[Information shown]:
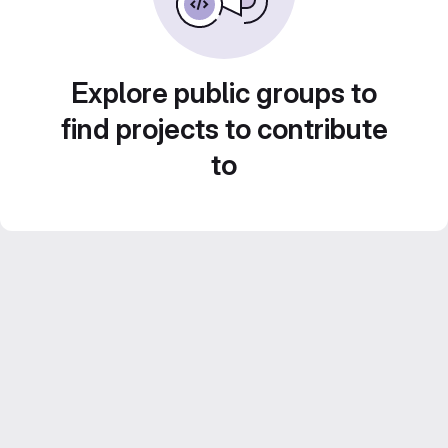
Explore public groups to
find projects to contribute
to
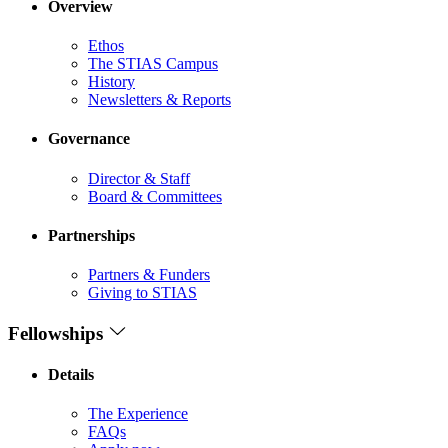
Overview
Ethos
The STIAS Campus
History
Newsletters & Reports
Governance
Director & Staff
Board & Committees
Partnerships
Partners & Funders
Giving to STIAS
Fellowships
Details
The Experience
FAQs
...
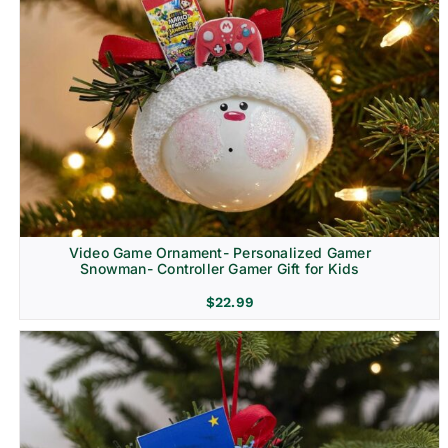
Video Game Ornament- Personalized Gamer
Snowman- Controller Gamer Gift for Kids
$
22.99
---
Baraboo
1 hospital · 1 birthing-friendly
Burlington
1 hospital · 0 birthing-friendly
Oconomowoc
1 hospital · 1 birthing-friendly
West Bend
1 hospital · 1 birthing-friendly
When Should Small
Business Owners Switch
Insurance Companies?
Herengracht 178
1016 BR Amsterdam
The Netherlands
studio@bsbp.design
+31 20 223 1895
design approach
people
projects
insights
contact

[Problem requirements]:
Copy every line in the entries above that has the string "projects" in it.

[Expected answer]:
find projects to contribute
projects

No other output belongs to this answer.